I’ve been reading and digesting the new Pew study of bloggers (page, PDF) that’s been making headlines this week. The study’s central finding — that the majority of bloggers are in it as a creative personal outlet, blog occasionally rather than obsessively and don’t seek or expect mass readership — come as no surprise. But the coverage, along with portions of the report itself, reveals some confusion about the relationship between blogging and journalism. Let’s dig in.
Take that Chronicle story. Its lead tells us that we think that bloggers are “pajama-wearing partisan ranters” who “fancy themselves a new type of journalist.” Now, thanks to Pew, we can see that in fact bloggers are “more like Christina Palsky,” who “blogs as a creative outlet and does not fancy herself a journalist.”
Note that we are being told that there’s an either/or situation here: Either you’re a wannabe-journalist partisan ranter who dreams of making a big splash or you’re a creative diarist who blogs for friends and relatives.
This misses the most interesting characteristic of blogging (and the Pew report, though less oversimplified than the Chronicle piece, misses it too): because of the nature of the Web, any posting to a little public diary can, under the right circumstances, end up in a national or global spotlight. Every “I’m just doing it for myself” blogger is a potential journalist. If you’re in the right (or wrong) place and time — when the next tsunami hits, say, or the next Rodney King incident unfolds — and you decide to write about it or post photos or video, you’re a journalist, whether you think of yourself as one or not.
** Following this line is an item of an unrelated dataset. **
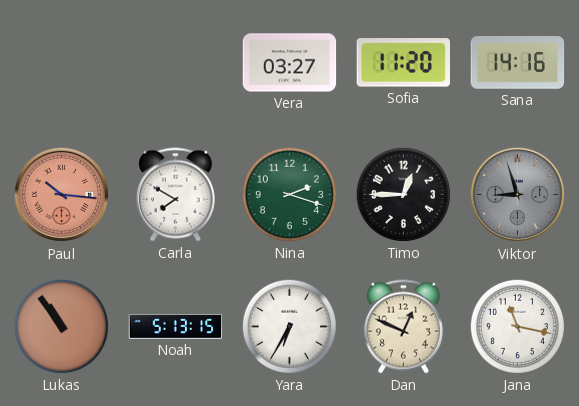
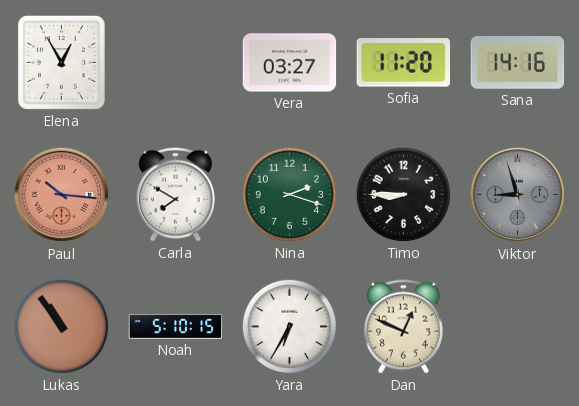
Elena: none -> 12:55
Timo: 12:45 -> 8:45
Noah: 5:13 -> 5:10
Jana: 11:17 -> none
You’re witnessing events and telling the world about them. And the Web’s structure means that the information you provide can spread quickly and widely.
At its worst, if people see blogging as a competition for the spotlight, this potential could drive people to do dumb things to attract attention. This happens, but it’s hardly epidemic. At its best, it creatively blurs the boundaries of the old mass-market news world. Every “consumer” of news is also a potential producer.
I am saying nothing new here. It’s just strange to see the Pew report — and the discussion around it — fail to take note of the obvious.